Essentially, Mehdi is building a legal company for Doilin’s workshop—dubbed Eco after the fluffy construction site dog that adopted Doilin and that Mehdi loves seeing every time he visits—and assisting financially and with legal advice, accounting and administration for a number of years until he can become independent. “Then at one stage your shop will be able to sell their services to other companies beyond Kasiiya and you will be sustainable and have your own company,” Mehdi explains. This is a concept Mehdi has practiced in other parts of the world, but in Costa Rica it is not common. “Risk, in the beginning, is where companies usually fail,” he says. But Mehdi, through his foundation, wanted to take that threat out of the equation for Doilin, who with his wife Steffany recently welcomed a new baby daughter. “It has been quite a success,” says Mehdi. “His work as a carpenter is amazing and soon his wife will start training to work the administration, which is a big job in Costa Rica—administration is heavy. So she will have a lot to do and will be instrumental.”
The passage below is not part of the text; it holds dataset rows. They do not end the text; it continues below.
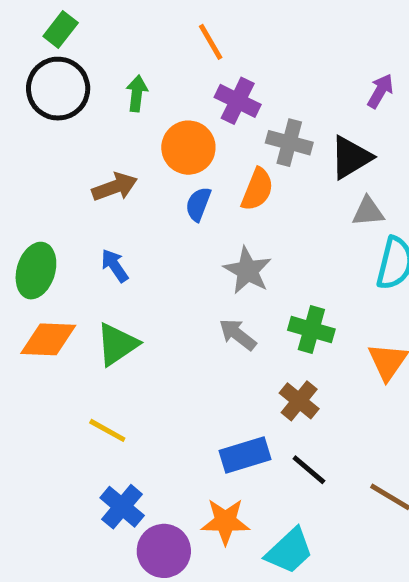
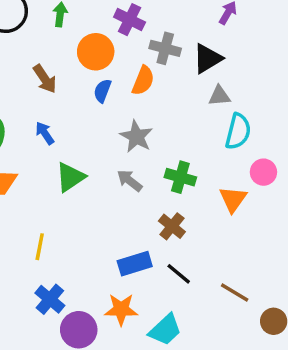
brown arrow: (115, 187) -> (45, 79), turned 76
green triangle: (117, 344) -> (70, 177), moved
yellow line: (107, 430) -> (40, 247), turned 72

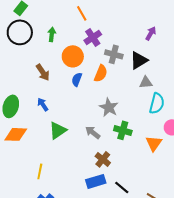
purple cross: (130, 20) -> (93, 37), turned 30
gray star: (136, 137) -> (109, 107), moved
brown cross: (172, 226) -> (103, 159), moved

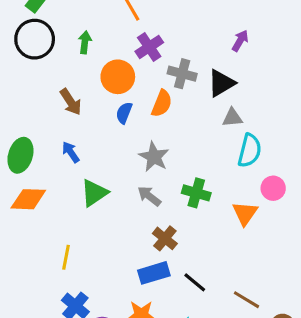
gray star: (109, 107) -> (154, 157), moved

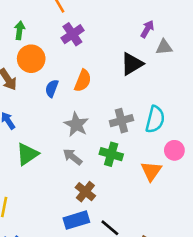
gray cross: (182, 74) -> (121, 121), moved, turned -30
orange circle: (118, 77) -> (31, 59), moved
gray triangle: (232, 118) -> (164, 47), moved

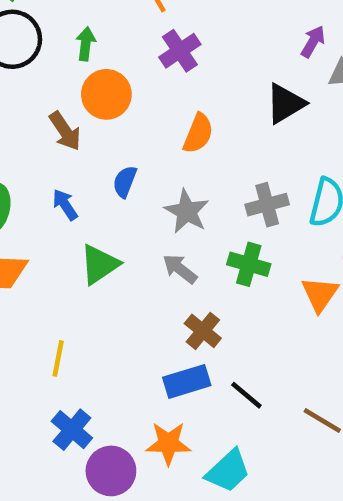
blue semicircle: (52, 88) -> (125, 182), moved

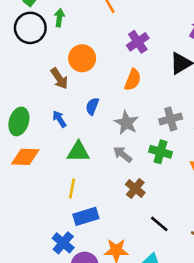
green arrow: (86, 44) -> (59, 18), moved
purple cross: (180, 51) -> (138, 42), moved
green triangle: (99, 264) -> (78, 152), turned 35
yellow line: (58, 358) -> (72, 188), moved
blue rectangle: (187, 381) -> (86, 216), moved

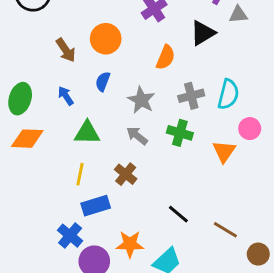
orange circle: (82, 58) -> (106, 39), moved
orange semicircle: (133, 80) -> (166, 57), moved
brown cross: (135, 188) -> (126, 174), moved

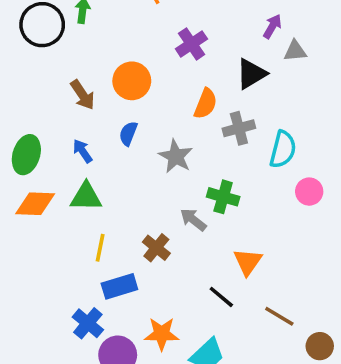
gray cross: (191, 96) -> (239, 128), moved
green triangle: (87, 133) -> (86, 197), moved
gray arrow: (137, 136) -> (193, 220), moved
orange triangle: (224, 151) -> (248, 262), moved

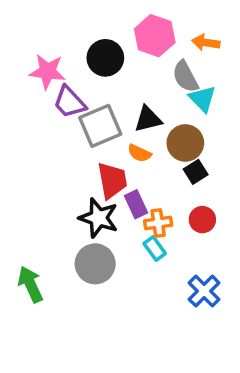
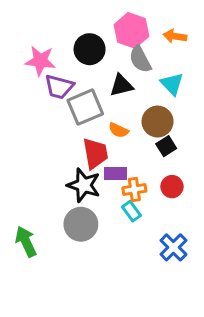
gray semicircle: (185, 77) -> (140, 59), moved
purple trapezoid: (70, 102) -> (59, 87), turned -32
black triangle: (148, 119) -> (121, 85), moved
purple rectangle: (136, 204) -> (116, 174), turned -65

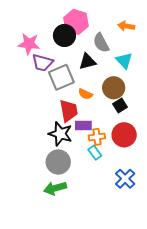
pink hexagon: (131, 30) -> (76, 22), moved
red circle: (172, 187) -> (124, 135), size x1.5
green arrow: (26, 242) -> (55, 188), moved, turned -80

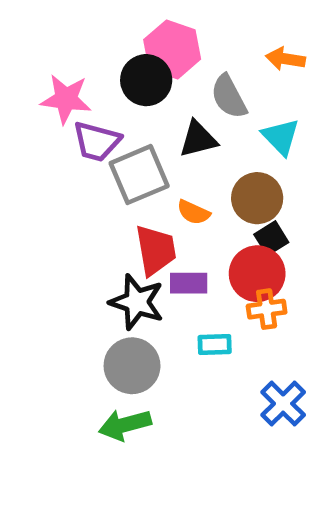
red circle: (124, 135) -> (257, 274), moved
orange cross: (97, 137) -> (267, 309), moved
cyan rectangle: (95, 153) -> (215, 345), turned -56

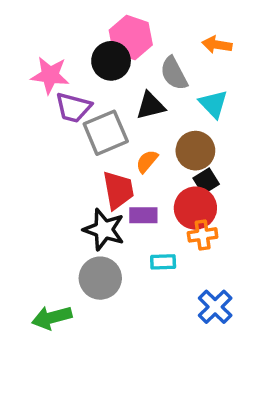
orange semicircle: (193, 212) -> (147, 161), turned 105
green arrow: (125, 425) -> (52, 318), moved

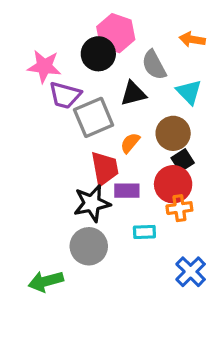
black star: (104, 230) -> (92, 203), turned -30

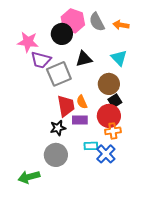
gray semicircle: (154, 65) -> (97, 22), moved
orange semicircle: (130, 143) -> (82, 102), moved, turned -64
black star: (92, 203) -> (58, 128), size x0.7
blue cross: (191, 272) -> (106, 154), moved

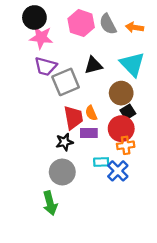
black circle: (62, 34) -> (34, 17), moved
pink star: (28, 42) -> (41, 37), moved
cyan triangle: (119, 58) -> (132, 64), size x1.4
green arrow: (29, 177) -> (50, 203), moved, turned -90

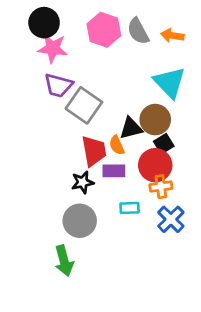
black triangle: (93, 65) -> (131, 128), moved
gray square: (66, 82) -> (84, 105), turned -32
blue cross: (118, 171) -> (171, 219), moved

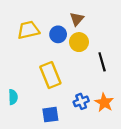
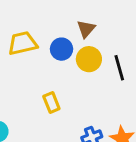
black line: (102, 62) -> (119, 68), moved
yellow rectangle: (50, 75) -> (51, 102), size x0.6

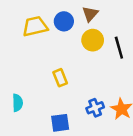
blue circle: (62, 49) -> (64, 21), moved

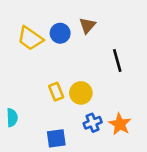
yellow trapezoid: (35, 26) -> (30, 38), turned -132
yellow circle: (93, 40) -> (81, 93), moved

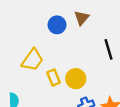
yellow trapezoid: (30, 38) -> (32, 60), moved, turned -90

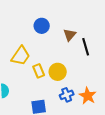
brown triangle: (82, 18) -> (70, 35), moved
So far, Doilin reports the business is going very well. “As the company grows, it will be important to hire employees and that is the idea, to make it bigger and be able to not only offer the furniture to Kasiiya but also to other companies,” he says. Mehdi, who has created properties and built projects around the world, sees that happening easily because Doilin’s work is of such high quality, better than most of what he sees in the country. “The idea in the long term with Doilin is also to invest in the culture of Costa Rica, meaning finding designers and bringing them to him and creating models. Those models will be popular, I think, because people are looking for new things, and in the shops in Costa Rica in general you find roughly the same items, even though there are some very exciting new creative designers in the country.” Making sure he grows his business safely and slowly is one of Mehdi’s goals, and his guidance and encouragement will surely ensure it.

For his part, Doilin hopes that in five years, Eco will have more sales and opportunities and, possibly, a new location. He and Steffany are currently trying to learn English, and she is studying finances so that they are eventually able to handle that element independently.

Mehdi is perhaps most excited to see Doilin in a position to employ and teach other Ticos the art of carpentry, something he feels attracts a unique breed of men and women who feel a profound relationship with their natural materials. “Honestly, that’s where we would love this project to grow,” says the hotelier. “If we could have an impact, not only on the families of colleagues, but if we could have an impact on all those companies that we hope to help build, and then they employ many people, then the ripple effect of what we are trying to do here would be very rewarding for us. We are going to give it every chance.”